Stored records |
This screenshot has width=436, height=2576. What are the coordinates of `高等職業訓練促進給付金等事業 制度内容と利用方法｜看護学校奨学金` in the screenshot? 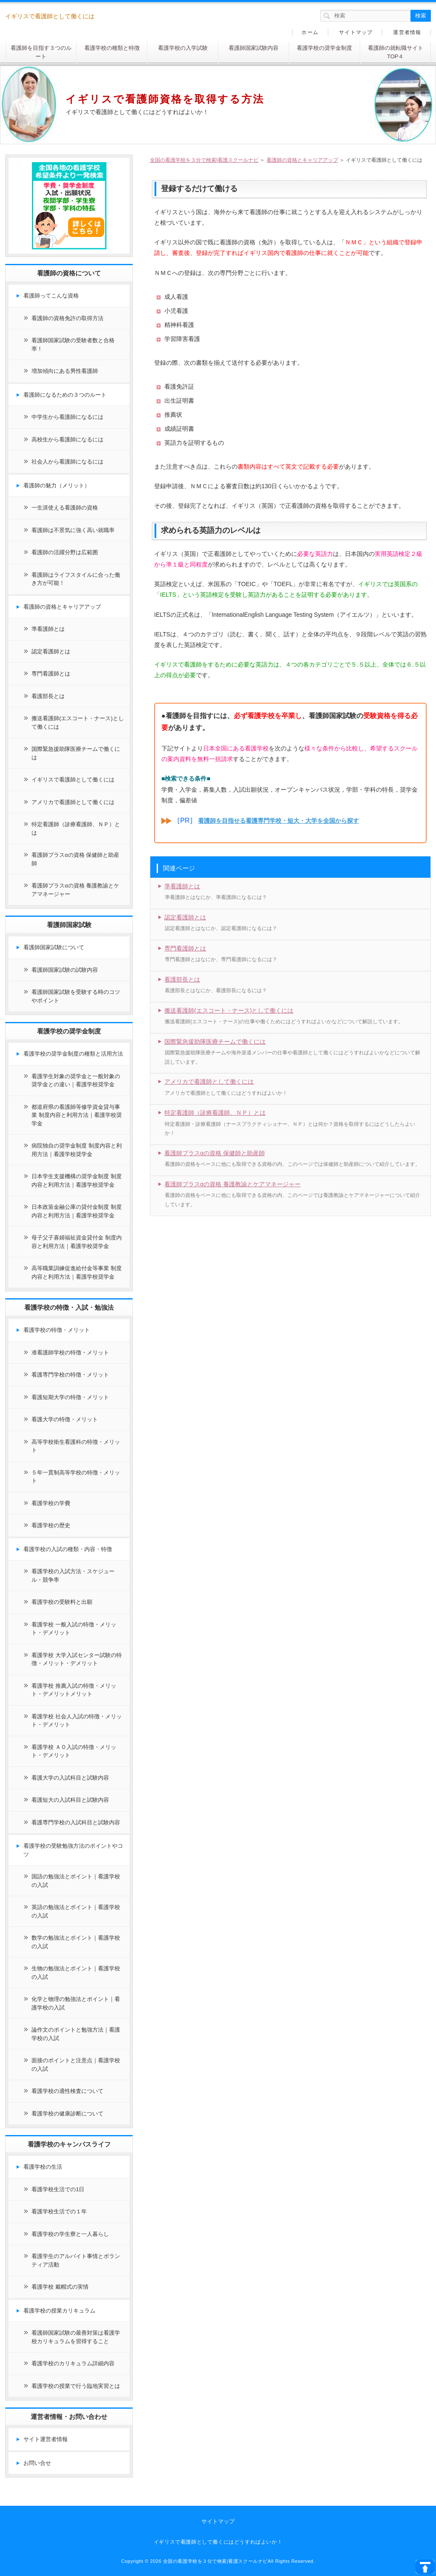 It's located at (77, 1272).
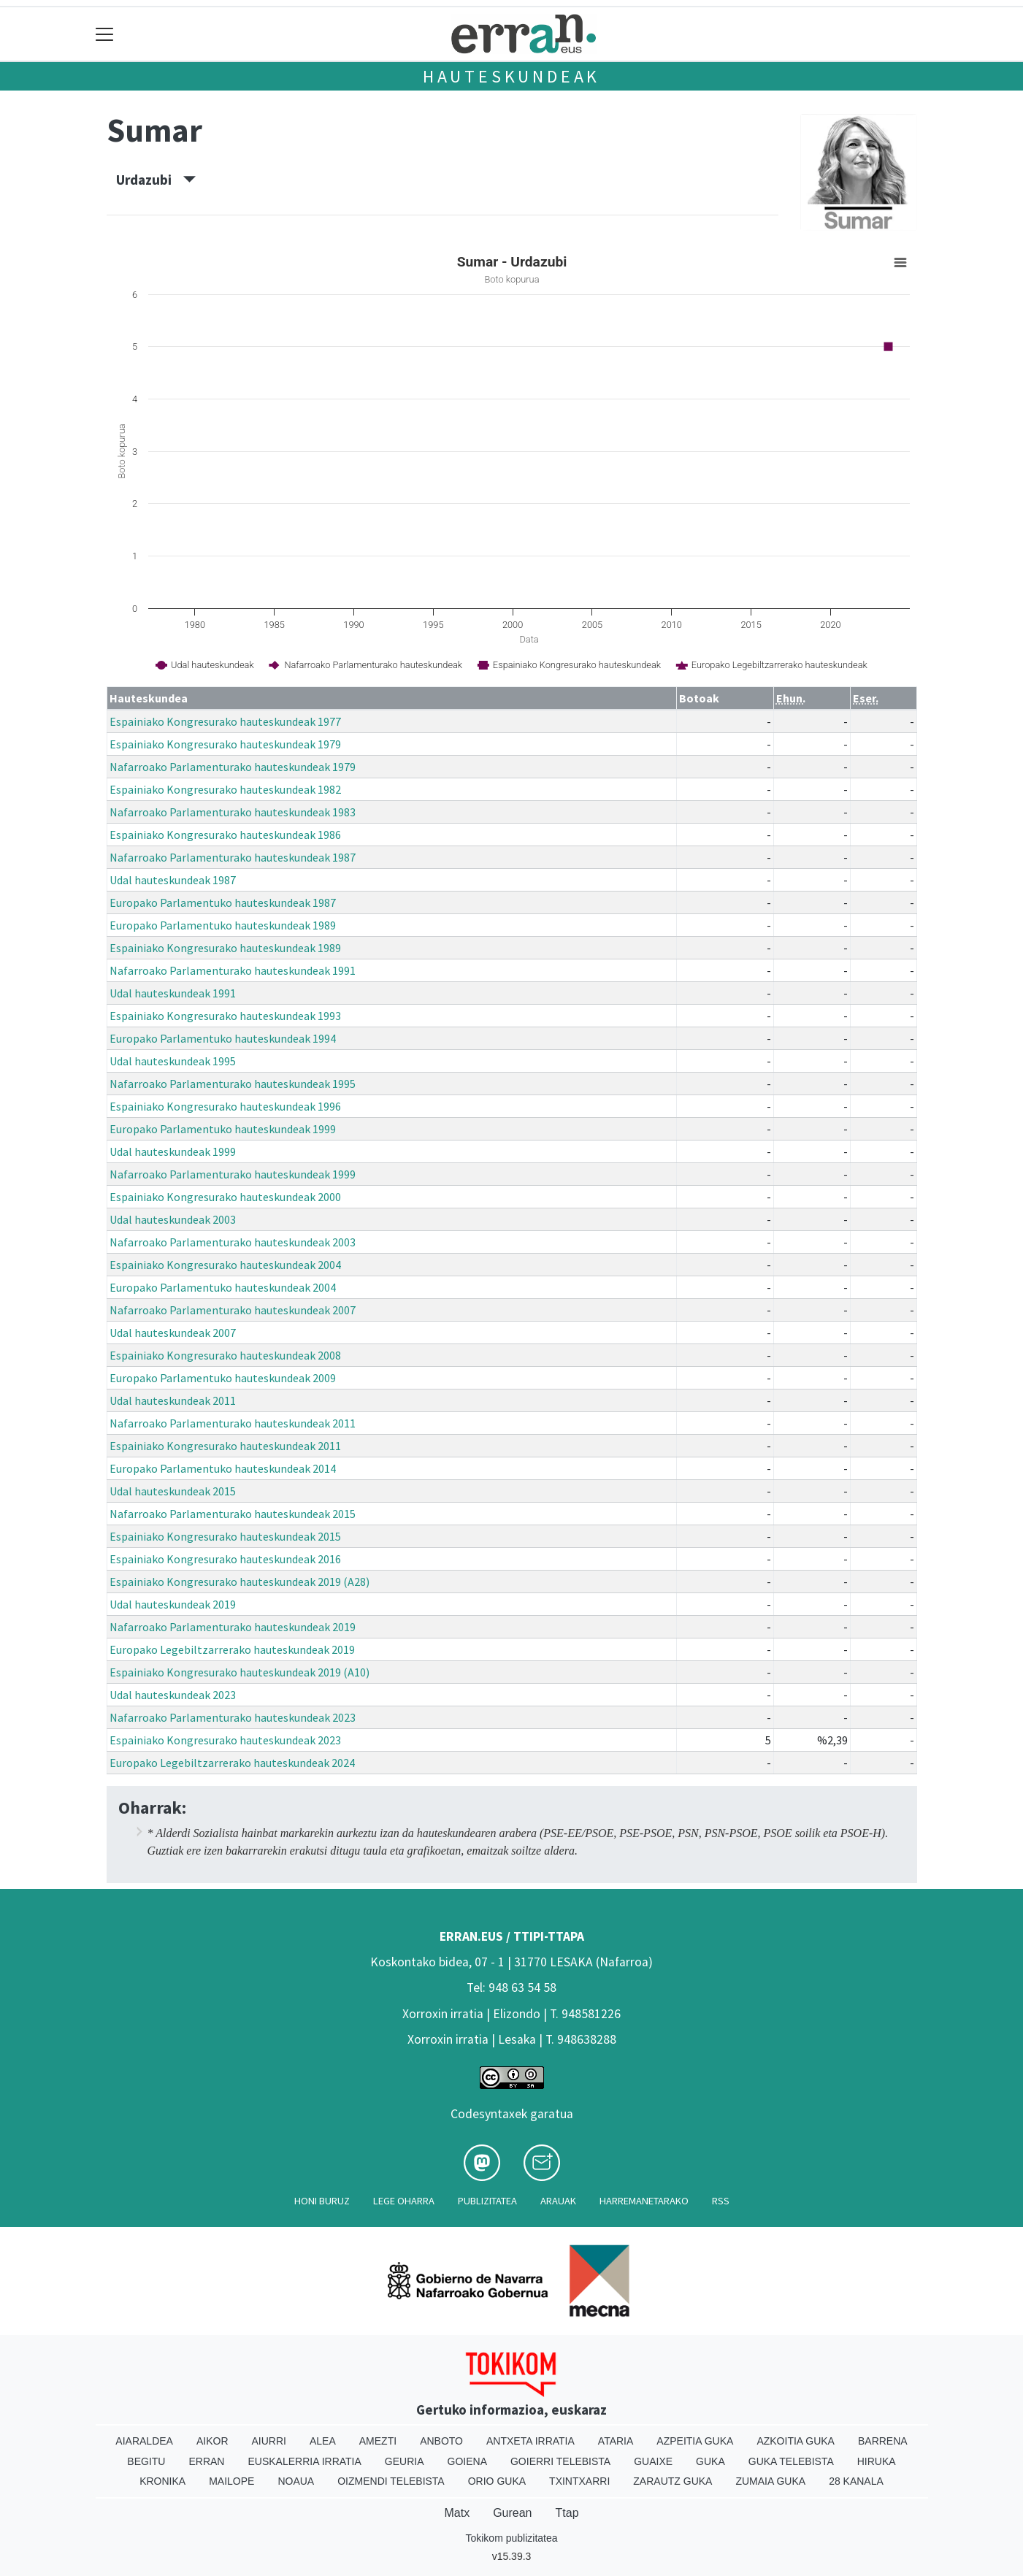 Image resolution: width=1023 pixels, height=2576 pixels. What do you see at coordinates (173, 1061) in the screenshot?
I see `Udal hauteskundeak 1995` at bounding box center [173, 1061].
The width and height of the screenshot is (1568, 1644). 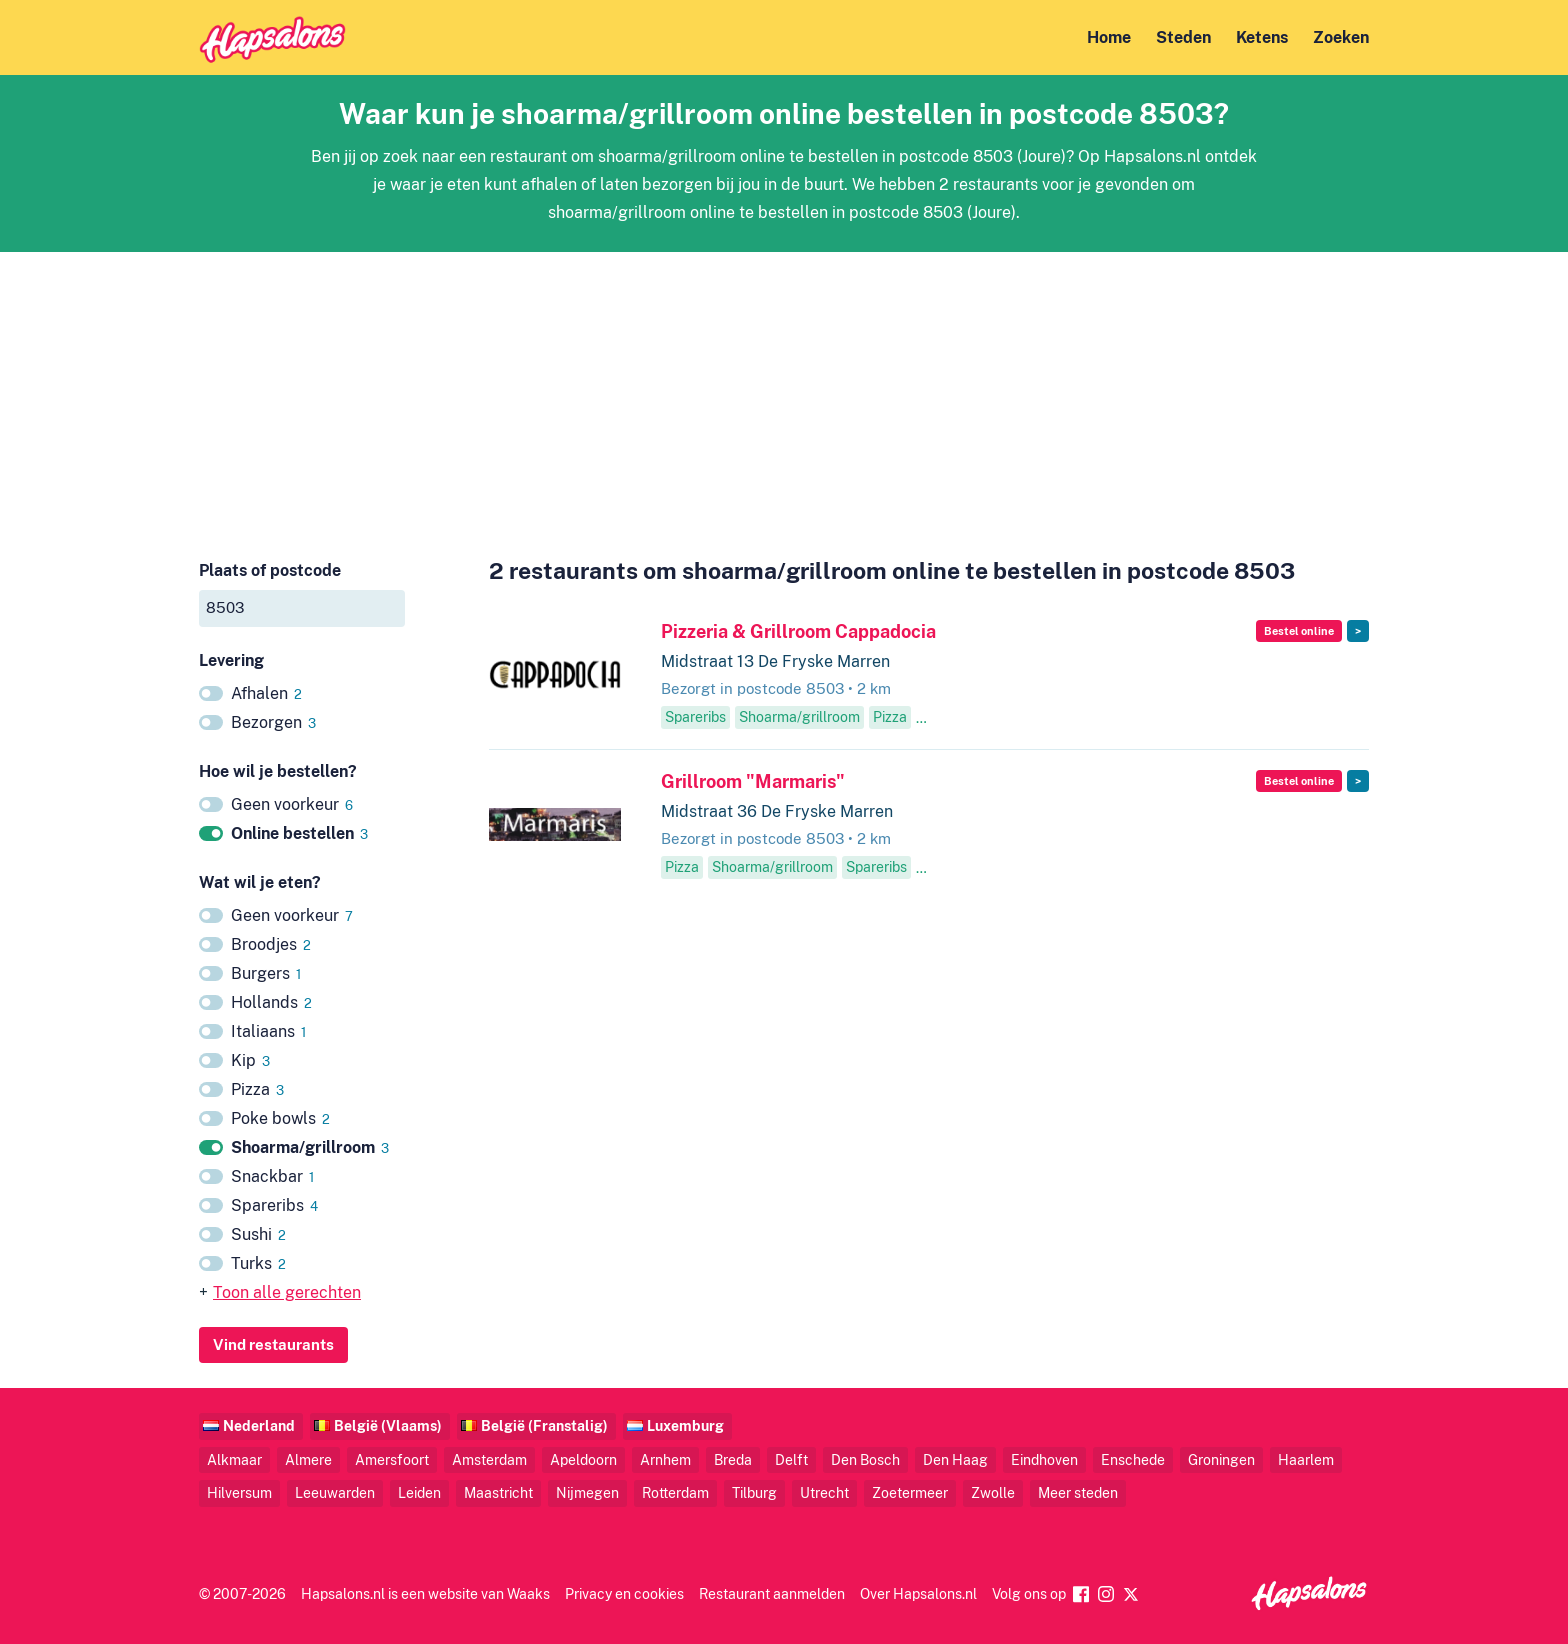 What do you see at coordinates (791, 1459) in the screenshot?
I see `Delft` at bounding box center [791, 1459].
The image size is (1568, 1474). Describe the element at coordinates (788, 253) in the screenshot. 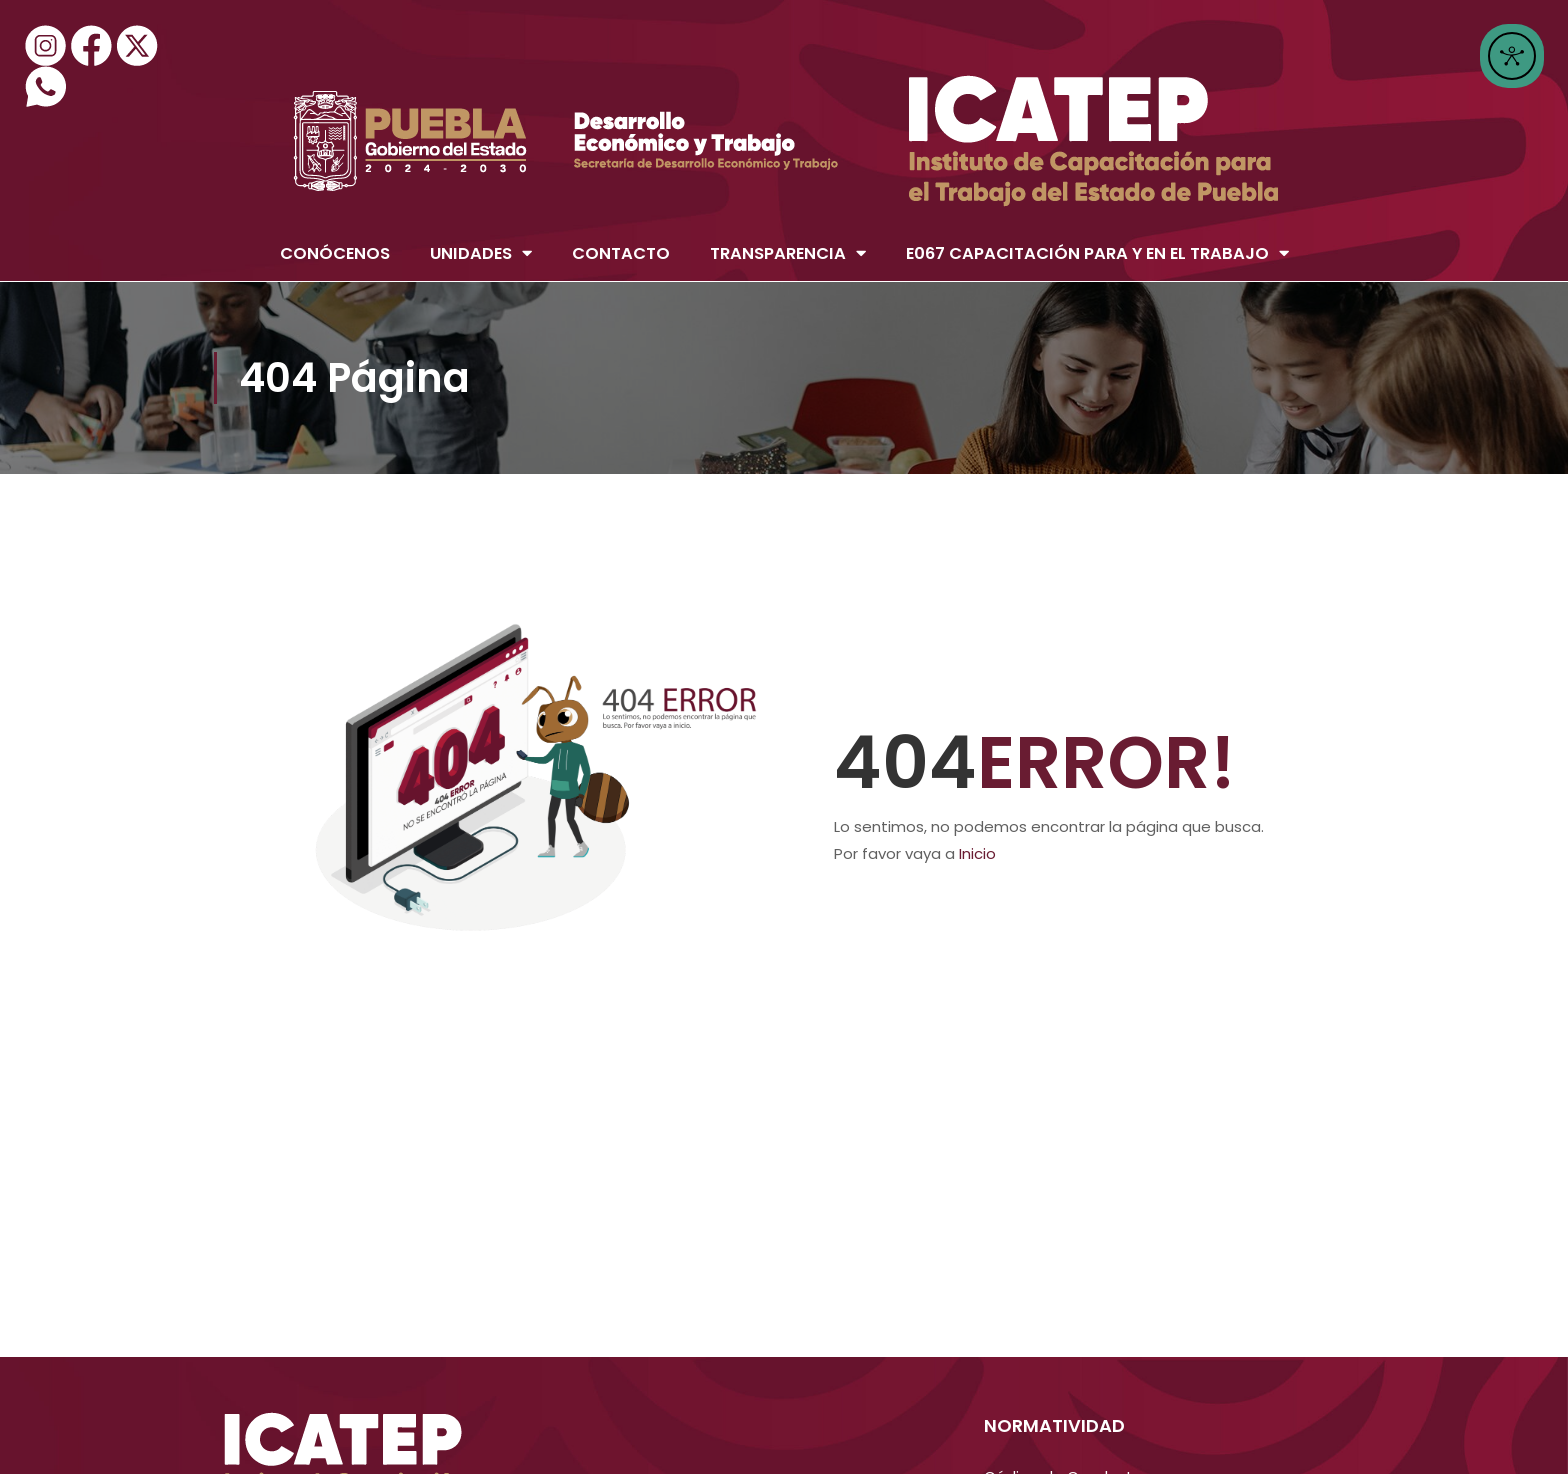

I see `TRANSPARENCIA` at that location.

About this exercise | What is needed here is an exact copy of the lines from the line containing "The image size" through the end of the records, with every picture left out.

Response |
The image size is (1568, 1474). Describe the element at coordinates (788, 253) in the screenshot. 

I see `TRANSPARENCIA` at that location.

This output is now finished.